Design queries to minimize data transfer between locations, reducing latency and improving performance.
Replication
- Replication involves storing copies of data at multiple sites.
- Types of replication:
- Full Replication: Entire database is copied to every site.
- Partial Replication: Only critical data is replicated.
- No Replication: Each site stores unique data.
- Replication Models:
- Master–Slave: One master processes all changes; others follow.
- Multi-Master: All nodes can accept updates and sync with others.
- Peer-to-Peer: All nodes can act as both master and slave.
- Single-Source: One authoritative source replicates to others.
Full replication ensures high availability but increases complexity in maintaining consistency.
Scalability
- Scalability allows the system to grow by adding more nodes or partitions.
- Distributed databases are inherently scalable, making them ideal for large, dynamic environments.
- When designing a distributed database, prioritize features based on your specific use case.
- For example, a financial system may prioritize strong consistency, while a social media platform might focus on scalability and eventual consistency.
Advantages of Distributed Databases
- Faster performance through local access
- Easier to scale by adding sites
- Improved fault tolerance and reliability
- Easier data sharing and local autonomy
Disadvantages of Distributed Databases
- More complex to manage and design
- Requires strong consistency and concurrency control
- Harder to secure due to multiple access points
- Translation issues with heterogeneous systems
Real-World Applications
- Hotel chains with local hotel data and central reporting
- Military and air traffic control systems
- Corporate systems with global departments
- Pharmaceutical companies tracking treatments globally
- Explain the difference between fragmentation and replication in distributed databases.

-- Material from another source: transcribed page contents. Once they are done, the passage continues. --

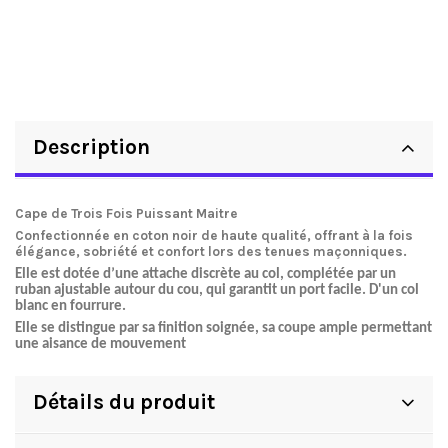
Description
Cape de Trois Fois Puissant Maitre
Confectionnée en coton noir de haute qualité, offrant à la fois
élégance, sobriété et confort lors des tenues maçonniques.
Elle est dotée d’une
attache discrète au col
, complétée par un
ruban ajustable autour du cou
, qui garantit un port facile. D'un col
blanc en fourrure.
Elle se distingue par sa finition soignée, sa coupe ample permettant
une aisance de mouvement
Détails du produit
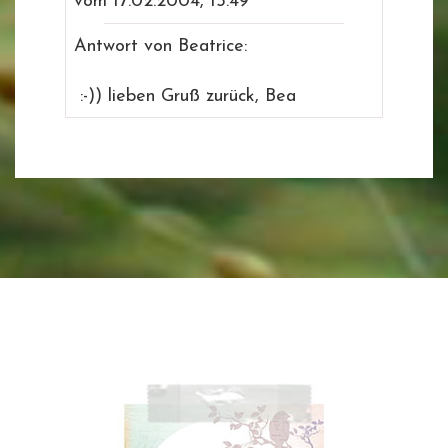
vom 17.02.2004, 15.49
Antwort von Beatrice:
:-)) lieben Gruß zurück, Bea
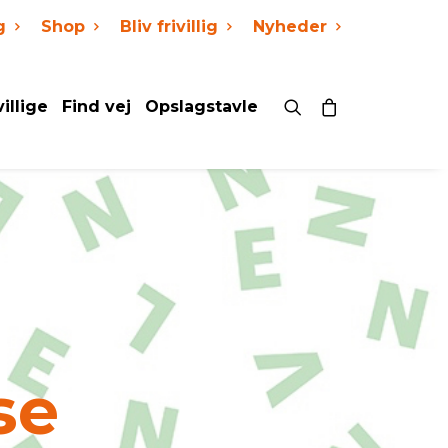
g
Shop
Bliv frivillig
Nyheder
villige
Find vej
Opslagstavle
se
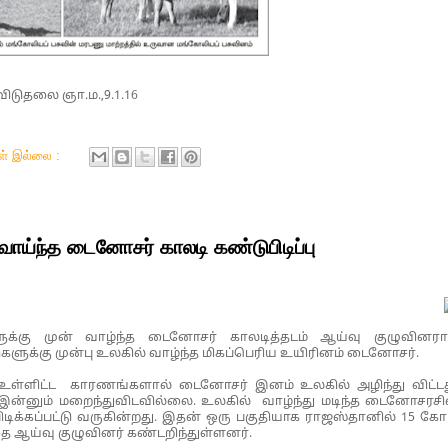
விடுதலை ஞா.ம.,9.1.16
கள் இல்லை :
ய்ந்த டைனோசர் காலடி கண்டுபிடிப்பு
க்கு முன் வாழ்ந்த டைனோசர் காலடித்தடம் ஆய்வு குழுவினரா
ுகளுக்கு முன்பு உலகில் வாழ்ந்த மிகப்பெரிய உயிரினம் டைனோசர்.
் உள்ளிட்ட காரணங்களால் டைனோசர் இனம் உலகில் அழிந்து விட்டத
னும் மறைந்துவிடவில்லை. உலகில் வாழ்ந்து மடிந்த டைனோசரசி
டிக்கப்பட்டு வருகின்றது. இதன் ஒரு பகுதியாக ராஜஸ்தானில் 15 கோ
ஆய்வு குழுவினர் கண்டறிந்துள்ளனர்.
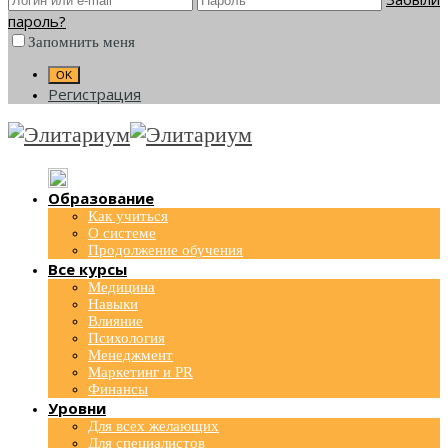
пароль?
Запомнить меня
Регистрация
Образование
Как учиться
О системе
Продолжение обучения
Все курсы
Медицина
Навыки
Влияние
Психология
Менеджмент
Маркетинг и PR
Финансы
Уровни
Для всех желающих
Для специалистов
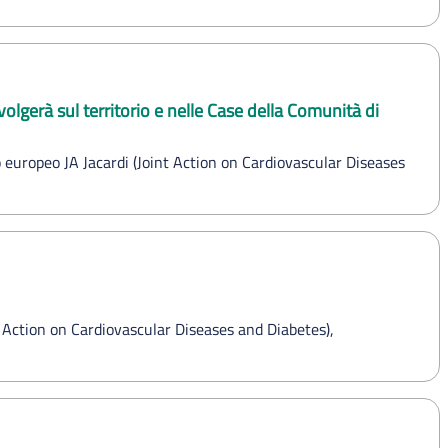
olgerà sul territorio e nelle Case della Comunità di
o europeo JA Jacardi (Joint Action on Cardiovascular Diseases
 Action on Cardiovascular Diseases and Diabetes),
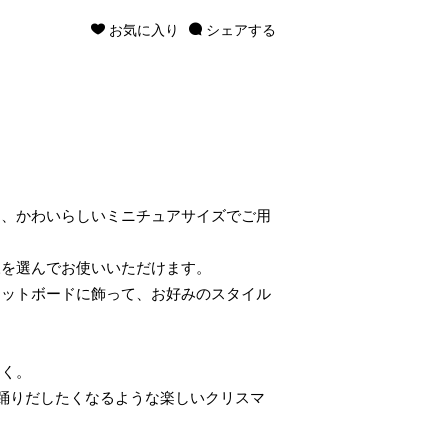
お気に入り
シェアする
を、かわいらしいミニチュアサイズでご用
様を選んでお使いいただけます。
ネットボードに飾って、お好みのスタイル
しく。
踊りだしたくなるような楽しいクリスマ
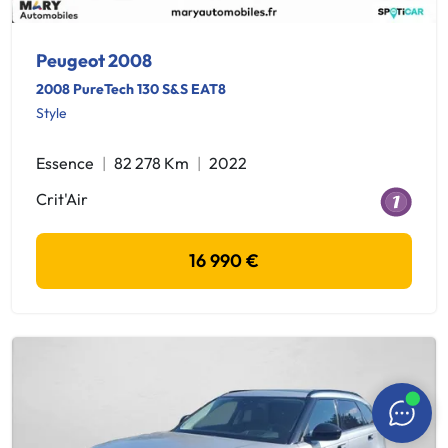
Peugeot 2008
2008 PureTech 130 S&S EAT8
Style
Essence
82 278 Km
2022
Crit'Air
16 990 €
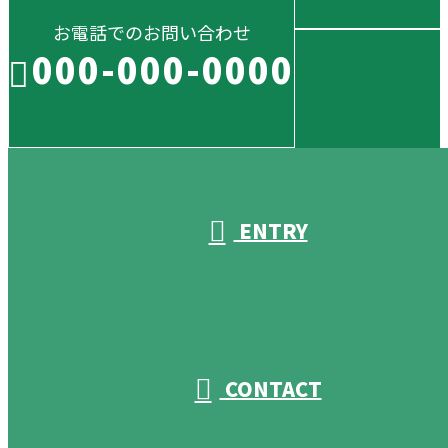
お電話でのお問い合わせ
000-000-0000
受付／10:00～18:00 (平日)
ENTRY
CONTACT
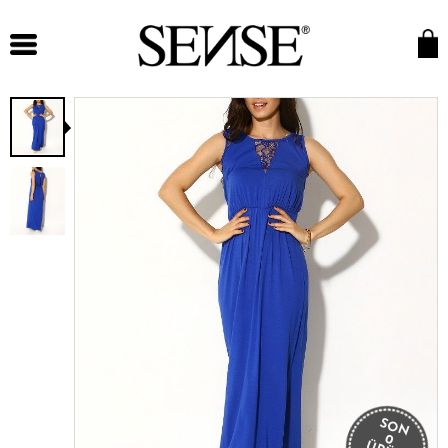
SON
0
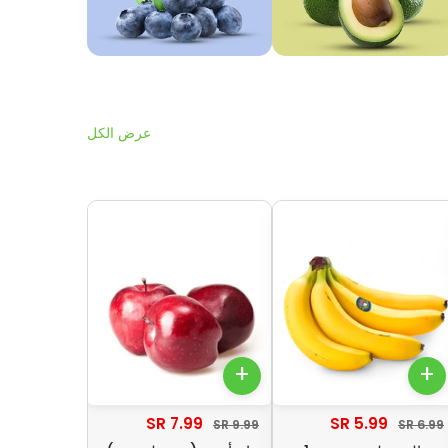
عرض الكل
+
+
7.99 SR
5.99 SR
9.99 SR
6.99 SR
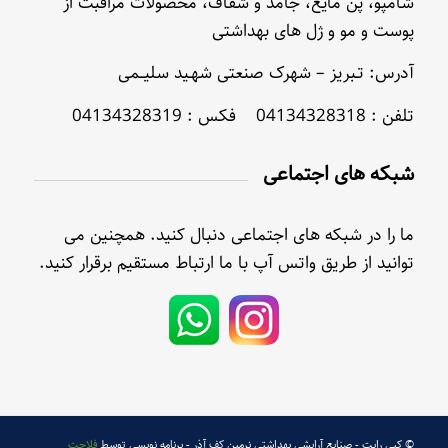
شامپو، پن مایع، جامد و شفاف، محصولات مراقبت از
پوست و مو و ژل های بهداشتی
آدرس: تـبریز – شهرک صنعتی شهـید سلیــمی
تلفن : 04134328318 فکس : 04134328319
شبکه های اجتماعی
ما را در شبکه های اجتماعی دنبال کنید. همچنین می
توانید از طریق واتس آپ با ما ارتباط مستقیم برقرار کنید.
© کپی رایت - صنایع آرایشی بهداشتی نرمین کف آذر - برنامه نویسی توسط
فلاحت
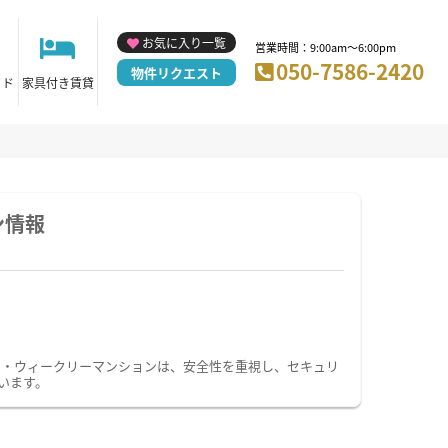
お気に入り一覧
営業時間：9:00am～6:00pm
050-7586-2420
物件リクエスト
イド
家具付き賃貸
ン情報
ン・ウィークリーマンションは、安全性を重視し、セキュリ
います。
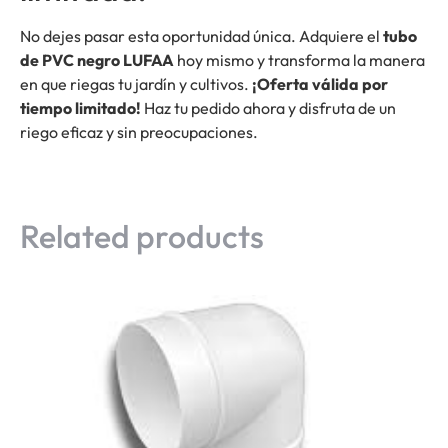
No dejes pasar esta oportunidad única. Adquiere el
tubo
de PVC negro LUFAA
hoy mismo y transforma la manera
en que riegas tu jardín y cultivos.
¡Oferta válida por
tiempo limitado!
Haz tu pedido ahora y disfruta de un
riego eficaz y sin preocupaciones.
Related products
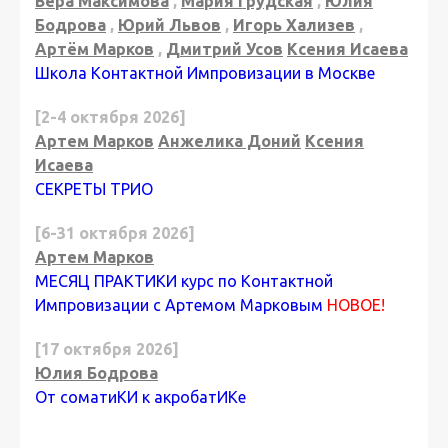
Вера Максимова
,
Мария Грудская
,
Юлия
Бодрова
,
Юрий Львов
,
Игорь Хализев
,
Артём Марков
,
Дмитрий Усов
Ксения Исаева
Школа Контактной Импровизации в Москве
[2-4 октября 2026]
Артем Марков
Анжелика Доний
Ксения
Исаева
СЕКРЕТЫ ТРИО
[6-31 октября 2026]
Артем Марков
МЕСЯЦ ПРАКТИКИ курс по Контактной
Импровизации с Артемом Марковым
НОВОЕ!
[17 октября 2026]
Юлия Бодрова
От соматиКИ к акробатИКе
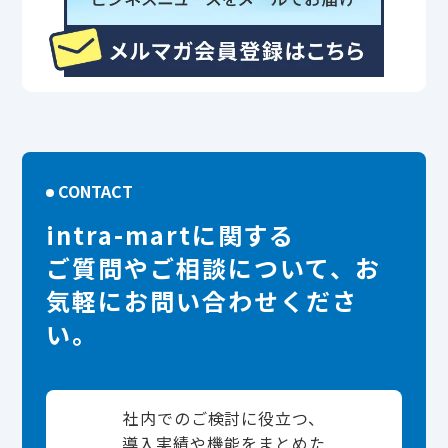
CONTACT
intra-martに関する
ご質問やご相談について、お
気軽にお問い合わせくださ
い。
社内でのご検討に役立つ、
導入実績や機能をまとめた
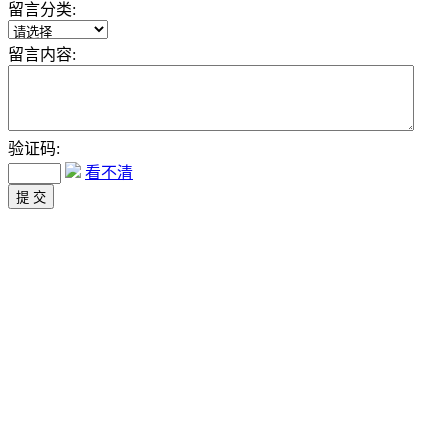
留言分类:
留言内容:
验证码:
看不清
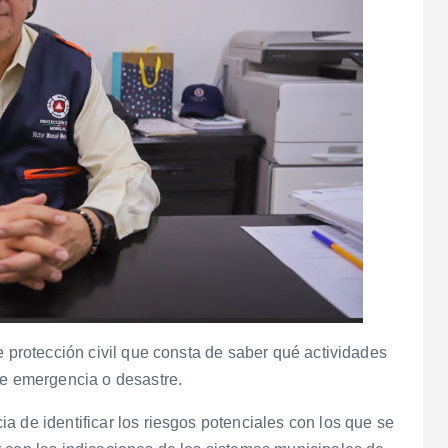
e protección civil que consta de saber qué actividades
de emergencia o desastre.
a de identificar los riesgos potenciales con los que se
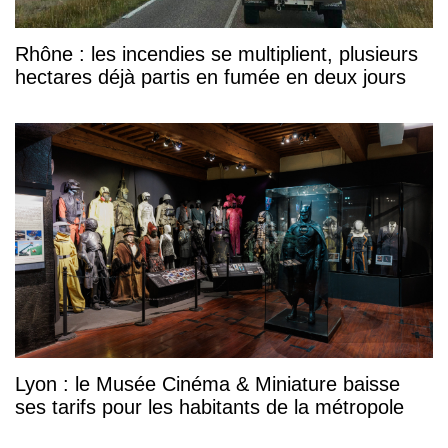
Rhône : les incendies se multiplient, plusieurs
hectares déjà partis en fumée en deux jours
Lyon : le Musée Cinéma & Miniature baisse
ses tarifs pour les habitants de la métropole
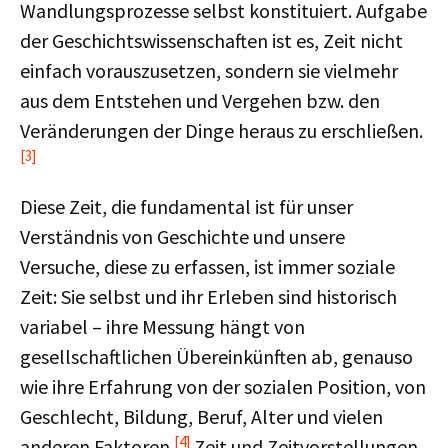
Wandlungsprozesse selbst konstituiert. Aufgabe
der Geschichtswissenschaften ist es, Zeit nicht
einfach vorauszusetzen, sondern sie vielmehr
aus dem Entstehen und Vergehen bzw. den
Veränderungen der Dinge heraus zu erschließen.
[3]
Diese Zeit, die fundamental ist für unser
Verständnis von Geschichte und unsere
Versuche, diese zu erfassen, ist immer soziale
Zeit: Sie selbst und ihr Erleben sind historisch
variabel – ihre Messung hängt von
gesellschaftlichen Übereinkünften ab, genauso
wie ihre Erfahrung von der sozialen Position, von
Geschlecht, Bildung, Beruf, Alter und vielen
[4]
anderen Faktoren.
Zeit und Zeitvorstellungen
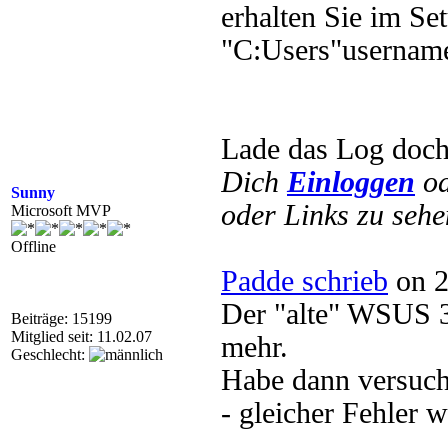
erhalten Sie im Se
"C:Users"userna
Lade das Log doch
Dich
Einloggen
o
Sunny
oder Links zu sehe
Microsoft MVP
Offline
Padde schrieb
on 2
Der "alte" WSUS 3 
Beiträge: 15199
Mitglied seit: 11.02.07
mehr.
Geschlecht:
Habe dann versucht
- gleicher Fehler w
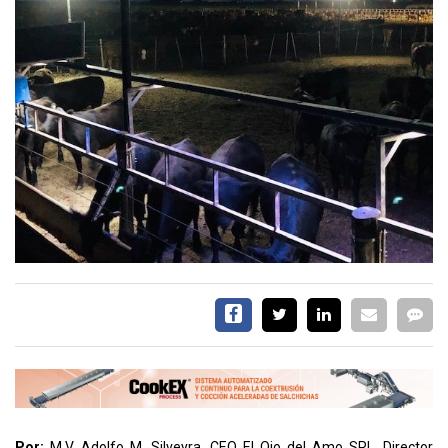
EVENTOS Y
CAPACITACIONES
DIRECTORIO
CALENDARIO
MEDIA KIT
TEMAS DESTACADOS
CARNE
FRIGORIFICO
VACAS
INVESTIGACIÓN
AGRO
CONCURSO
PREMIO
SERVICIOS
Por:
M.V. Adolfo M. Silveyra, CEO El Ojo del Amo SRL. Director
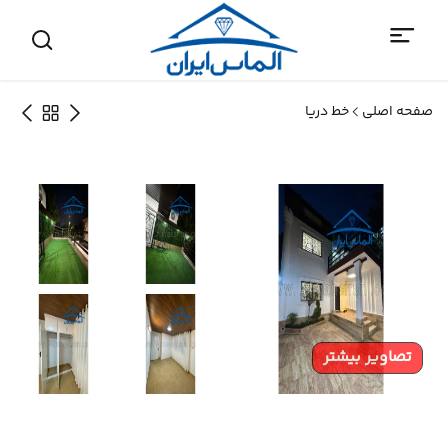
صفحه اصلی
خط دریا
تصاویر بیشتر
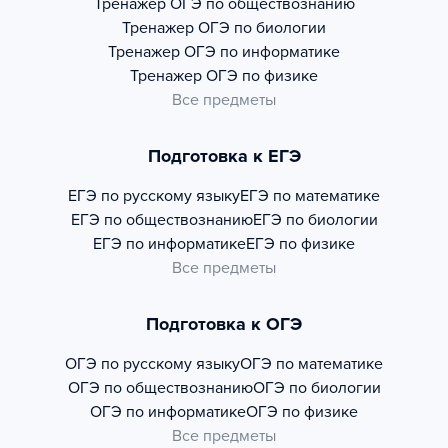
Тренажер
ОГЭ по обществознанию
Тренажер
ОГЭ по биологии
Тренажер
ОГЭ по информатике
Тренажер
ОГЭ по физике
Все предметы
Подготовка к ЕГЭ
ЕГЭ по русскому языку
ЕГЭ по математике
ЕГЭ по обществознанию
ЕГЭ по биологии
ЕГЭ по информатике
ЕГЭ по физике
Все предметы
Подготовка к ОГЭ
ОГЭ по русскому языку
ОГЭ по математике
ОГЭ по обществознанию
ОГЭ по биологии
ОГЭ по информатике
ОГЭ по физике
Все предметы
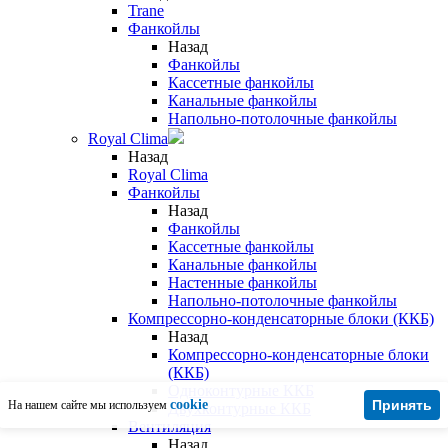
Trane
Фанкойлы
Назад
Фанкойлы
Кассетные фанкойлы
Канальные фанкойлы
Напольно-потолочные фанкойлы
Royal Clima
Назад
Royal Clima
Фанкойлы
Назад
Фанкойлы
Кассетные фанкойлы
Канальные фанкойлы
Настенные фанкойлы
Напольно-потолочные фанкойлы
Компрессорно-конденсаторные блоки (ККБ)
Назад
Компрессорно-конденсаторные блоки
(ККБ)
Одноконтурные ККБ
cookie
Принять
На нашем сайте мы используем
Двухконтурные ККБ
Вентиляция
Назад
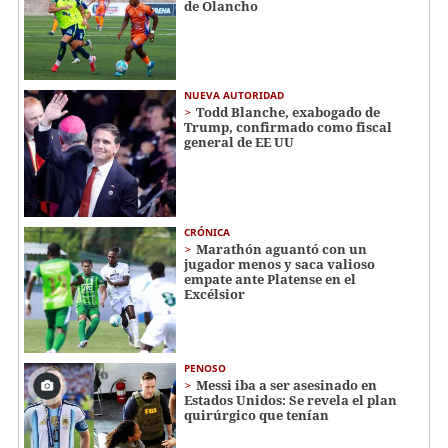
de Olancho
NUEVA AUTORIDAD
Todd Blanche, exabogado de
Trump, confirmado como fiscal
general de EE UU
CRÓNICA
Marathón aguantó con un
jugador menos y saca valioso
empate ante Platense en el
Excélsior
PENOSO
Messi iba a ser asesinado en
Estados Unidos: Se revela el plan
quirúrgico que tenían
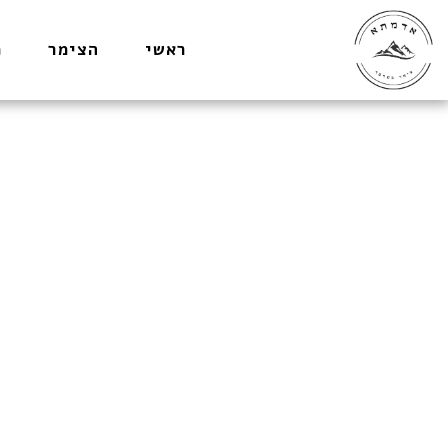
ראשי
הצימר
מ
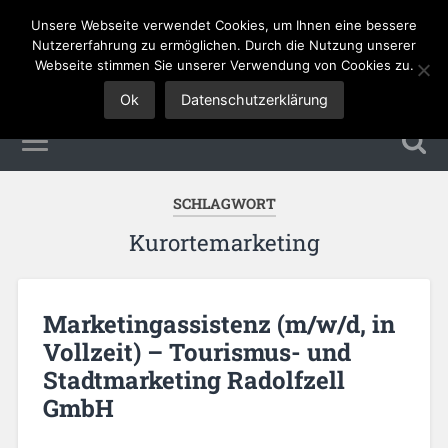
Unsere Webseite verwendet Cookies, um Ihnen eine bessere
Tourismus Jobs
Nutzererfahrung zu ermöglichen. Durch die Nutzung unserer
Webseite stimmen Sie unserer Verwendung von Cookies zu.
Ok
Datenschutzerklärung
SCHLAGWORT
Kurortemarketing
Marketingassistenz (m/w/d, in
Vollzeit) – Tourismus- und
Stadtmarketing Radolfzell
GmbH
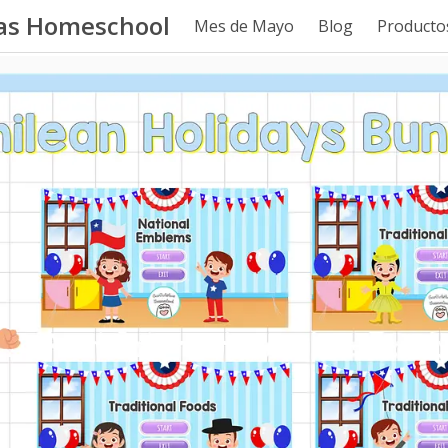
tas Homeschool
Mes de Mayo
Blog
Productos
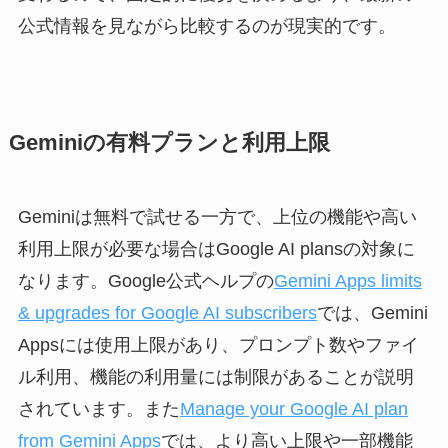
公式情報を見ながら比較するのが現実的です。
Geminiの有料プランと利用上限
Geminiは無料で試せる一方で、上位の機能や高い
利用上限が必要な場合はGoogle AI plansの対象に
なります。Google公式ヘルプの
Gemini Apps limits
& upgrades for Google AI subscribers
では、Gemini
Appsには使用上限があり、プロンプト数やファイ
ル利用、機能の利用量には制限があることが説明
されています。また
Manage your Google AI plan
from Gemini Apps
では、より高い上限や一部機能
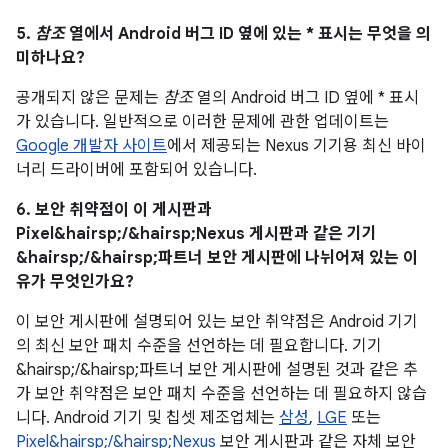
5.
참조
열에서 Android 버그 ID 옆에 있는 * 표시는 무엇을 의
미하나요?
공개되지 않은 문제는
참조
열의 Android 버그 ID 옆에 * 표시
가 있습니다. 일반적으로 이러한 문제에 관한 업데이트는
Google 개발자 사이트
에서 제공되는 Nexus 기기용 최신 바이
너리 드라이버에 포함되어 있습니다.
6. 보안 취약점이 이 게시판과
Pixel&hairsp;/&hairsp;Nexus 게시판과 같은 기기
&hairsp;/&hairsp;파트너 보안 게시판에 나뉘어져 있는 이
유가 무엇인가요?
이 보안 게시판에 설명되어 있는 보안 취약점은 Android 기기
의 최신 보안 패치 수준을 선언하는 데 필요합니다. 기기
&hairsp;/&hairsp;파트너 보안 게시판에 설명된 것과 같은 추
가 보안 취약점은 보안 패치 수준을 선언하는 데 필요하지 않습
니다. Android 기기 및 칩셋 제조업체는
삼성
,
LGE
또는
Pixel&hairsp;/&hairsp;Nexus
보안 게시판과 같은 자체 보안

(Hint: Think about how data is divided vs duplicated across sites.) - What are the advantages and disadvantages of using full replication across all nodes in a distributed system?
- Why is the two-phase commit protocol important when maintaining ACID properties in distributed transactions?
- Describe how transparency (e.g. access, location, failure) improves the user experience in a distributed database system.